Re: [Haskell] reading binary files

Previous Topic Next Topic
 
classic Classic list List threaded Threaded
4 messages Options
Reply | Threaded
Open this post in threaded view
|

Re: [Haskell] reading binary files

Ben Franksen-2
[questions such as this one should go to cafe]

On Wednesday 05 April 2006 20:41, minh thu wrote:

> 1/ i want to read some binary file (e.g. targa file format : *.tga).
>
> -- first way : via IOUArray
> showInfoHeader1 handle = do
>     a <- newArray_ (1,8) :: IO (IOUArray Int Word8)
>     hGetArray handle a 8
>     idLength <- readArray a 1 -- or getElems...
>     putStrLn ("id length : " ++ show idLength)
>     return ()
>
> -- second way : via c-like array
> showInfoHeader2 handle = do
>     b <- mallocArray 8 :: IO (Ptr Word8)
>     hGetBuf handle b 8
>     [idLength] <- peekArray 1 b -- or peakArray 8 b

The index should be 0 if you want to read the first byte. Also, if you
are only interested in the first byte, you could simply

    idLength <- peek b

or if it is not the first byte, then

    idLength <- peekByteOff b i

However, it is better to use arrays, than pointers.

>     putStrLn ("id length : " ++ show idLength)
>     free b
>     return ()
>
> so, briefly, i have to read some content into some kind of buffer
> (IOUArray Int Word8 or Ptr Word8), then get one (or more) elements
> from the buffor into a standard haskell variable (is it the correct
> word ?) (or list).
>
> in the second case, i also have to free the buffer.

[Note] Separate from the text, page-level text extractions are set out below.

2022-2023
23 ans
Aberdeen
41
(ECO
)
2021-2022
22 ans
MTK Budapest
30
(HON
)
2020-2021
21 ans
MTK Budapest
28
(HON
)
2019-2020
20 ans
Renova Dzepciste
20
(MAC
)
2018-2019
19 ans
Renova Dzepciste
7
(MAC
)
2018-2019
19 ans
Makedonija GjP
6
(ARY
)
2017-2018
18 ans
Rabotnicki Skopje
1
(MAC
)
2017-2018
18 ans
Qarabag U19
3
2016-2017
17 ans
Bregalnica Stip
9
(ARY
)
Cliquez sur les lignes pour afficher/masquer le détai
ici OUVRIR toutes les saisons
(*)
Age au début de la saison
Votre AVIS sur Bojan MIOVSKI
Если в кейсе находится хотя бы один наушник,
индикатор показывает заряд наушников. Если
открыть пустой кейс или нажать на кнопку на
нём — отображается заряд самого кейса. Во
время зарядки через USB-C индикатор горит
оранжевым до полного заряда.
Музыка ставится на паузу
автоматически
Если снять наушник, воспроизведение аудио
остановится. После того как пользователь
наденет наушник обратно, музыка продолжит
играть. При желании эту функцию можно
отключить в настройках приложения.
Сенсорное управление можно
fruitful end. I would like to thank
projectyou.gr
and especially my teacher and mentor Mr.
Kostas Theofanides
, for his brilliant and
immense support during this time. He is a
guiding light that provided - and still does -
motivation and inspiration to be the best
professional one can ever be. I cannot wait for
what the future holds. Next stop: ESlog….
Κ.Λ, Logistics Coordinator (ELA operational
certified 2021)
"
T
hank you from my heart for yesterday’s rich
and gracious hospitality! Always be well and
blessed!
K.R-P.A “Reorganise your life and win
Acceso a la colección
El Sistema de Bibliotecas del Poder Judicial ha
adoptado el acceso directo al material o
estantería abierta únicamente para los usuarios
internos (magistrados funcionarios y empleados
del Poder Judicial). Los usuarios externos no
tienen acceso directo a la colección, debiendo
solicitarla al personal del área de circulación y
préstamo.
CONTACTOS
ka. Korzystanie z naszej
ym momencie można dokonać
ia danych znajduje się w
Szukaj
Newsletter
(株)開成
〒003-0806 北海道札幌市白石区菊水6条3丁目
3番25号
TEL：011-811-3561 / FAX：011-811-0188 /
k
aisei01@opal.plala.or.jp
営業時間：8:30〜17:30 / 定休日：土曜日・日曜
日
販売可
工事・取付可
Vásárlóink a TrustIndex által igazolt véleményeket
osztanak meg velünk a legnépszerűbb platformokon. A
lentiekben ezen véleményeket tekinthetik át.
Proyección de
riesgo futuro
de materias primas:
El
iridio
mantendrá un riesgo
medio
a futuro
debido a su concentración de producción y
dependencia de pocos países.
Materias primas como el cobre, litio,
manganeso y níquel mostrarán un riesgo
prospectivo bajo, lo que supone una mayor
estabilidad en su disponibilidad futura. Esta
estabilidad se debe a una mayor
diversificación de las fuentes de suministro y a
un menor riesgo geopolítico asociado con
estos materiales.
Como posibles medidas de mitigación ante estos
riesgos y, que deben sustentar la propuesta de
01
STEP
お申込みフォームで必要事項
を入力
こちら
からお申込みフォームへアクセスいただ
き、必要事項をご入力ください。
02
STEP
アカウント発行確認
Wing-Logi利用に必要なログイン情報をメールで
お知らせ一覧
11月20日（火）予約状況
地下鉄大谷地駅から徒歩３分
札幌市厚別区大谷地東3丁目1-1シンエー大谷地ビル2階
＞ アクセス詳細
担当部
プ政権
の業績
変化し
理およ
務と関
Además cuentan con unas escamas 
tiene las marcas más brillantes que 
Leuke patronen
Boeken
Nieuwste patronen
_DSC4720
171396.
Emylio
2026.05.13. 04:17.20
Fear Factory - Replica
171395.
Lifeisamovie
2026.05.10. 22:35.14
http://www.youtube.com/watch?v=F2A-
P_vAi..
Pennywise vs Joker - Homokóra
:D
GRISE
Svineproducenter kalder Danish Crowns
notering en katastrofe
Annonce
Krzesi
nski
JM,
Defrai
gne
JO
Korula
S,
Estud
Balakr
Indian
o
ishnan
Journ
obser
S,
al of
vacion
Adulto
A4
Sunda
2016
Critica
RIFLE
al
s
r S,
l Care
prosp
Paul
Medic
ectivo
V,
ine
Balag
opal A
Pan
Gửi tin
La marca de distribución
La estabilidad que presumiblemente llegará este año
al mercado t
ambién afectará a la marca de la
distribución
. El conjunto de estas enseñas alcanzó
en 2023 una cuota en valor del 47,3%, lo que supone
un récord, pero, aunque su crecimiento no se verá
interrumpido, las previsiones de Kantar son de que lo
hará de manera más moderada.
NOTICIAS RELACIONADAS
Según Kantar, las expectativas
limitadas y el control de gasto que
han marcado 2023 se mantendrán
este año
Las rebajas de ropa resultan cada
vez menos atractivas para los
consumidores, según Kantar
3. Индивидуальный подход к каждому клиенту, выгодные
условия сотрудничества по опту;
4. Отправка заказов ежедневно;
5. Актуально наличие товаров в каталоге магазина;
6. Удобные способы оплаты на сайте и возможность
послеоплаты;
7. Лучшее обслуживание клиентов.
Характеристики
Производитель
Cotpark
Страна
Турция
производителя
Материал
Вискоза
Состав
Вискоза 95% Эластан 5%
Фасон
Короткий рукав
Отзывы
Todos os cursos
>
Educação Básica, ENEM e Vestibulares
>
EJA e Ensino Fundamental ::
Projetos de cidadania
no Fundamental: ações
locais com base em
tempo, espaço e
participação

Or use alloca or allocaBytes, which are both a lot faster than malloc
and free.

> in some case, when the data is more than one Word8 long, i have to
> 'reconstruct' it, i.e.:
>
> [x1,x2] <- getElems a

This will give you a run-time error, because you array is 8 elements
long, not 2. You can do

    x1:x2:_ <- ...

or better still

    x1 <- readArray b 1
    x2 <- readArray b 2

Still better: Use one of the available binary serialisation libraries.
They are already tuned for efficiency and give you a much nicer
high-level API.

> let x = fromIntegral x1 + fromIntegral x2 * 256 :: Int
>
> is it the correct way to read binary files ?

Depends on the byte order that is used in your file format. If it is
big-endian then correct, else not correct. (I hope I did get this
right; I always tend to confuse big- and little-endian.)

> 2/ haskell is (i heard that once ... :-) a high level language, so it
> has (must have) good support for abstraction...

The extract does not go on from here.